The evening began with the 1,000-strong audience raising shots of vodka in a toast proposed by the maverick artistic director Roland Muldoon and the comedian Griff Rhys Jones, who is the chairman of the Hackney Empire Appeal and, for the last six years, has been an indefatigable raiser of funds. Muldoon pledged that the Marie Lloyd Building (containing a bar, a corporate hospitality suite and an education studio) will be completed this year. To help pay for it, he urged punters to sponsor a seat, following the admirable example of Ralph Steadman, who has coughed up to dedicate one of the new urinals to Marcel Duchamp.

As an opening treat, The Snowshow (first seen at this address in 1988) fitted the bill. There's certainly no better way of showing off a face-lifted auditorium, since that's where a fair portion of the proceedings anarchically happens, and it literally binds the audience together in the extraordinary sequence where Slava - a sort of red-nosed Beckett-meets-Billy-Smart figure - entangles the entire stalls in a vast spider's web of stretchy candy-floss material. At the end, two people near me were still trying to sever their accidental partnership.

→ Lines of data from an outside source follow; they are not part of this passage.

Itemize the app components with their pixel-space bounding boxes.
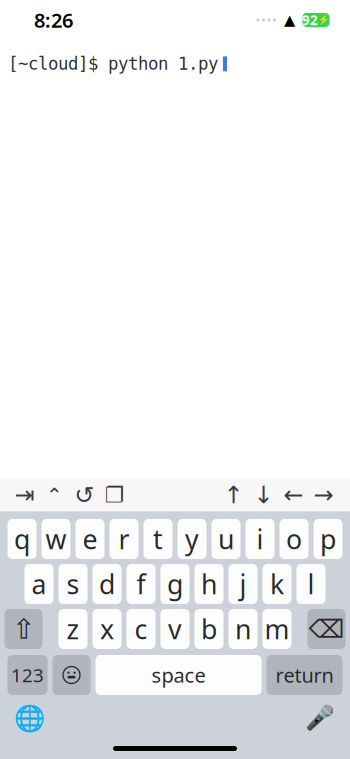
button[interactable]: Delete (308, 609, 346, 649)
button[interactable]: l (296, 564, 326, 604)
staticText: x (100, 611, 114, 647)
staticText: ↓ (254, 481, 274, 509)
staticText: ↑ (224, 481, 244, 509)
button[interactable]: e (76, 519, 104, 559)
button[interactable]: h (194, 564, 224, 604)
button[interactable]: space (96, 655, 262, 695)
button[interactable]: Control (41, 480, 68, 510)
staticText: q (14, 521, 30, 557)
button[interactable]: Emoji (52, 655, 90, 695)
staticText: h (201, 566, 217, 602)
staticText: k (270, 566, 284, 602)
staticText: w (46, 521, 66, 557)
staticText: y (185, 521, 199, 557)
staticText: return (276, 662, 334, 688)
button[interactable]: d (92, 564, 122, 604)
staticText: b (201, 611, 217, 647)
staticText: m (264, 611, 290, 647)
staticText: e (82, 521, 98, 557)
button[interactable]: f (126, 564, 156, 604)
button[interactable]: Tab (11, 480, 38, 510)
button[interactable]: z (58, 609, 88, 649)
button[interactable]: j (228, 564, 258, 604)
staticText: a (32, 566, 46, 602)
button[interactable]: q (8, 519, 36, 559)
button[interactable]: o (280, 519, 308, 559)
button[interactable]: Move down (250, 480, 277, 510)
button[interactable]: History (71, 480, 98, 510)
staticText: 123 (11, 663, 44, 687)
staticText: ↺ (74, 481, 94, 509)
staticText: i (256, 521, 264, 557)
button[interactable]: Dictate (304, 703, 336, 733)
staticText: ⌃ (46, 484, 63, 506)
button[interactable]: p (314, 519, 342, 559)
button[interactable]: c (126, 609, 156, 649)
staticText: d (99, 566, 115, 602)
button[interactable]: s (58, 564, 88, 604)
button[interactable]: r (110, 519, 138, 559)
button[interactable]: Move right (310, 480, 337, 510)
button[interactable]: 123 (8, 655, 48, 695)
staticText: c (134, 611, 148, 647)
staticText: ⚡ (318, 15, 330, 25)
staticText: n (235, 611, 251, 647)
staticText: z (66, 611, 80, 647)
staticText: v (168, 611, 182, 647)
button[interactable]: a (24, 564, 54, 604)
button[interactable]: k (262, 564, 292, 604)
button[interactable]: n (228, 609, 258, 649)
button[interactable]: m (262, 609, 292, 649)
staticText: ⇧ (12, 613, 35, 645)
staticText: r (118, 521, 130, 557)
button[interactable]: Paste (101, 480, 128, 510)
staticText: u (218, 521, 234, 557)
button[interactable]: Shift (4, 609, 42, 649)
button[interactable]: return (266, 655, 342, 695)
staticText: p (320, 521, 336, 557)
button[interactable]: i (246, 519, 274, 559)
staticText: 92 (302, 11, 318, 29)
staticText: o (286, 521, 302, 557)
staticText: l (308, 566, 314, 602)
staticText: ❐ (105, 483, 124, 507)
button[interactable]: y (178, 519, 206, 559)
staticText: space (152, 662, 206, 688)
staticText: → (314, 481, 334, 509)
button[interactable]: v (160, 609, 190, 649)
staticText: ← (284, 481, 304, 509)
staticText: f (136, 566, 146, 602)
button[interactable]: Next keyboard (14, 703, 46, 733)
button[interactable]: b (194, 609, 224, 649)
button[interactable]: g (160, 564, 190, 604)
button[interactable]: Move up (220, 480, 247, 510)
staticText: g (167, 566, 183, 602)
staticText: [~cloud]$ python 1.py (8, 54, 218, 74)
staticText: 🎤 (305, 704, 335, 732)
button[interactable]: x (92, 609, 122, 649)
button[interactable]: u (212, 519, 240, 559)
button[interactable]: t (144, 519, 172, 559)
staticText: ⇥ (14, 481, 34, 509)
staticText: ⌫ (308, 615, 344, 643)
staticText: ▲ (284, 12, 295, 28)
button[interactable]: Move left (280, 480, 307, 510)
staticText: j (240, 566, 246, 602)
button[interactable]: w (42, 519, 70, 559)
staticText: s (66, 566, 80, 602)
staticText: 8:26 (34, 7, 73, 33)
staticText: 🌐 (14, 704, 46, 732)
staticText: t (153, 521, 163, 557)
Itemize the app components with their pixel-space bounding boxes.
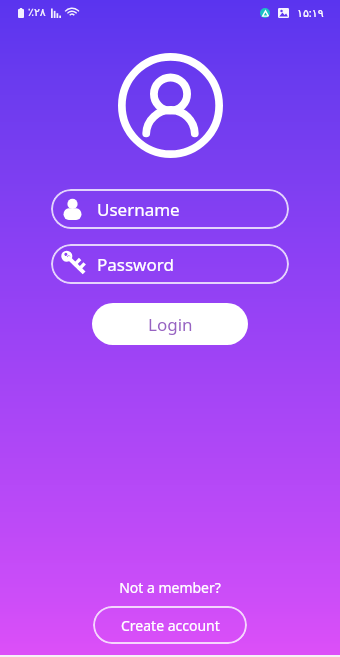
other: Profile avatar (118, 53, 223, 158)
staticText: Login (148, 313, 193, 336)
staticText: ۱۵:۱۹ (297, 5, 324, 20)
staticText: Password (97, 253, 174, 276)
staticText: Create account (121, 616, 220, 635)
staticText: Username (97, 198, 180, 221)
staticText: Not a member? (0, 578, 340, 597)
button[interactable]: Login (92, 303, 248, 345)
button[interactable]: Create account (93, 606, 247, 644)
button[interactable]: Password (51, 244, 289, 284)
staticText: ٪۲۸ (28, 6, 46, 19)
button[interactable]: Username (51, 189, 289, 229)
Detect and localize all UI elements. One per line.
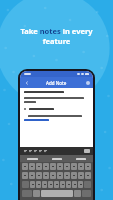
button[interactable] <box>71 172 77 179</box>
staticText: Add Note <box>46 80 67 86</box>
button[interactable] <box>22 163 28 170</box>
button[interactable] <box>20 158 45 160</box>
button[interactable] <box>43 172 49 179</box>
button[interactable] <box>36 181 41 188</box>
button[interactable] <box>36 163 42 170</box>
button[interactable] <box>29 172 35 179</box>
button[interactable] <box>72 181 77 188</box>
button[interactable] <box>29 163 35 170</box>
button[interactable] <box>54 181 59 188</box>
button[interactable] <box>64 163 70 170</box>
button[interactable] <box>48 181 53 188</box>
button[interactable]: Format tool 2 <box>28 149 33 154</box>
button[interactable] <box>42 181 47 188</box>
button[interactable] <box>69 158 93 160</box>
button[interactable]: Emoji <box>33 190 40 197</box>
button[interactable] <box>24 108 89 110</box>
button[interactable] <box>36 172 42 179</box>
button[interactable] <box>78 172 84 179</box>
button[interactable] <box>85 172 91 179</box>
button[interactable]: Format tool 3 <box>33 149 38 154</box>
button[interactable] <box>30 181 35 188</box>
button[interactable]: Format tool 5 <box>43 149 48 154</box>
button[interactable] <box>66 181 71 188</box>
button[interactable]: Space <box>41 190 73 197</box>
button[interactable] <box>71 163 77 170</box>
button[interactable] <box>50 163 56 170</box>
button[interactable] <box>85 163 91 170</box>
button[interactable] <box>43 163 49 170</box>
button[interactable]: Period <box>74 190 81 197</box>
button[interactable]: Keyboard settings <box>84 149 90 153</box>
button[interactable] <box>22 172 28 179</box>
button[interactable] <box>64 172 70 179</box>
button[interactable] <box>57 172 63 179</box>
button[interactable] <box>78 163 84 170</box>
staticText: Take notes in every feature <box>6 26 107 46</box>
button[interactable] <box>45 158 69 160</box>
button[interactable] <box>60 181 65 188</box>
button[interactable]: Back <box>22 78 31 87</box>
button[interactable] <box>50 172 56 179</box>
button[interactable]: More options <box>86 81 90 85</box>
button[interactable] <box>57 163 63 170</box>
button[interactable] <box>78 181 83 188</box>
button[interactable]: Format tool 1 <box>23 149 28 154</box>
button[interactable]: Format tool 4 <box>38 149 43 154</box>
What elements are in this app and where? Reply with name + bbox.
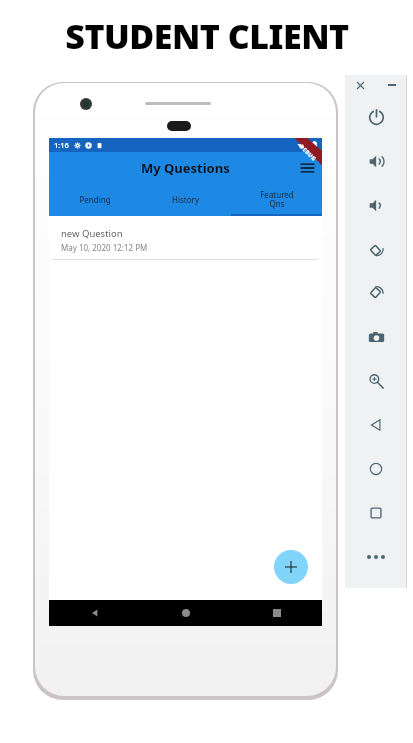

Even folk who, on hearing the word "clown", reach for the Prozac, end up beguiled by the visual wonder and wit of Slava and his team of sidekicks. At one point, he receives the gift of a mysterious woman wrapped up like an Interflora bouquet and is so flummoxed as to what to do with her that he hoists her on his bed and sticks one of her feet in a vase. Bubbles, balls and balloons bounce through the evening in epidemic quantities, particularly in the punching downpour of the finale. You might think that on a night like this, the coup de théâtre in which a wind machine blasts out a blinding blizzard of paper scraps would be tantamount to sending coals to Newcastle. Instead, appropriately for this celebration, it resembled the last word in wild ticker-tape jamborees.